Stored items from a collection
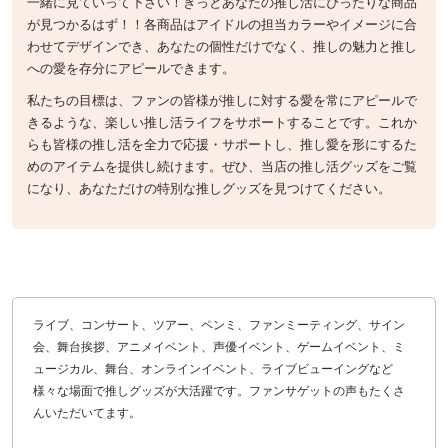
一緒に見ていって下さい！きっとあなたの推し活にぴったりな商品
が見つかるはず！！各商品はアイドルの担当カラーやイメージに合
わせてデザインでき、あなたの個性だけでなく、推しの魅力と推し
への愛を存分にアピールできます。
私たちの目標は、ファンの皆様が推しに対する愛を常にアピールで
きるような、楽しい推し活ライフをサポートすることです。これか
らも皆様の推し活を全力で応援・サポートし、推し愛を形にするた
めのアイテムを提供し続けます。ぜひ、当店の推し活グッズをご覧
になり、あなただけの特別な推しグッズを見つけてください。
ライブ、コンサート、ツアー、ペンミ、ファンミーティング、サイン
会、舞台挨拶、アニメイベント、声優イベント、ゲームイベント、ミ
ュージカル、舞台、オンラインイベント、ライブビューイングなど
様々な場面で推しグッズが大活躍です。ファンサゲットの声もたくさ
んいただいてます。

## [What you are asked to do]
Without the pictures, print all of the records exactly.

## [Completed task]
一緒に見ていって下さい！きっとあなたの推し活にぴったりな商品
が見つかるはず！！各商品はアイドルの担当カラーやイメージに合
わせてデザインでき、あなたの個性だけでなく、推しの魅力と推し
への愛を存分にアピールできます。
私たちの目標は、ファンの皆様が推しに対する愛を常にアピールで
きるような、楽しい推し活ライフをサポートすることです。これか
らも皆様の推し活を全力で応援・サポートし、推し愛を形にするた
めのアイテムを提供し続けます。ぜひ、当店の推し活グッズをご覧
になり、あなただけの特別な推しグッズを見つけてください。
ライブ、コンサート、ツアー、ペンミ、ファンミーティング、サイン
会、舞台挨拶、アニメイベント、声優イベント、ゲームイベント、ミ
ュージカル、舞台、オンラインイベント、ライブビューイングなど
様々な場面で推しグッズが大活躍です。ファンサゲットの声もたくさ
んいただいてます。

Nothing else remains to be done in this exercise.